Together with falsification (“manipulating research materials, equipment or processes or changing, omitting or suppressing data or results without justification”) and plagiarism (“using other people’s work and ideas without giving proper credit to the original source”), the European Code of Conduct for Research Integrity calls fabrication of records a “particularly serious” form of research misconduct, because it distort research records.

Contact tracers active in the GGD contact tracing operations report that they were told to input ‘Home’ as the most likely location of contracting the virus, even if they had no indication that someone actually got infected at home, and even when the infection might just as well have happened elsewhere.

Registering that someone contracted the virus in the setting ‘Home’, even when it was equally likely that this person contracted the virus not in the setting ‘Home’ (but in some other setting), fits the definition of data fabrication given here.

If the allegations described in Nieuwenhuis’ investigation are correct, then contact tracers at the GGD were pushed to fabricate official government public health data.

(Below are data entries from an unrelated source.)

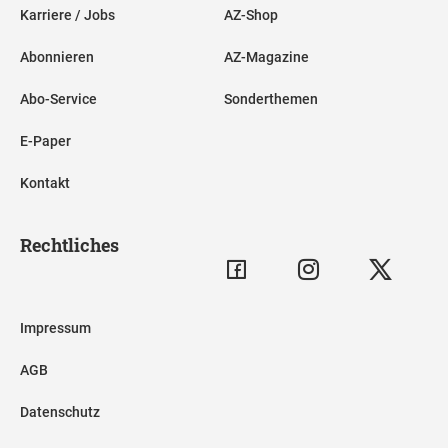
Karriere / Jobs
AZ-Shop
Abonnieren
AZ-Magazine
Abo-Service
Sonderthemen
E-Paper
Kontakt
Rechtliches
Impressum
AGB
Datenschutz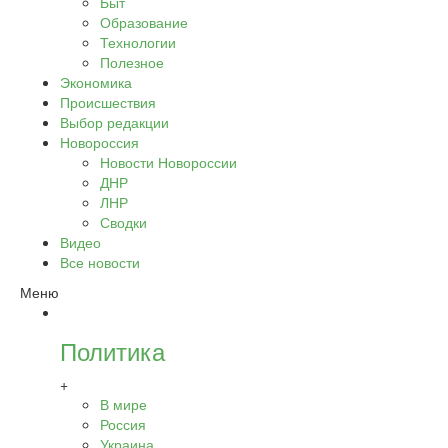
Быт
Образование
Технологии
Полезное
Экономика
Происшествия
Выбор редакции
Новороссия
Новости Новороссии
ДНР
ЛНР
Сводки
Видео
Все новости
Меню
Политика
+
В мире
Россия
Украина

That, in my view, is extremely serious. Surely it merits a response way more substantial than: “Unfortunately, incidents can occur, but overall we see a different picture.”

‘Home’ setting in epidemiological reporting

Fabricating data is a serious form of professional misconduct within a public health body. However, the impact of fabrication multiplies when a data set containing fabricated data is used and reused to draw further conclusions—be they in the form of policy or behavioural recommendations, or further research studies. In that case, fabrication can have drastic consequences.

And that is exactly how the GGD contact tracing data in fact went on to be used.

Since July 2020, the RIVM used GGD contact tracing data in its weekly summary reports on the state of the COVID-19 epidemic in The Netherlands. These reports always contain, under some heading or other, a section with a breakdown of settings in which people who had tested positive had likely been infected.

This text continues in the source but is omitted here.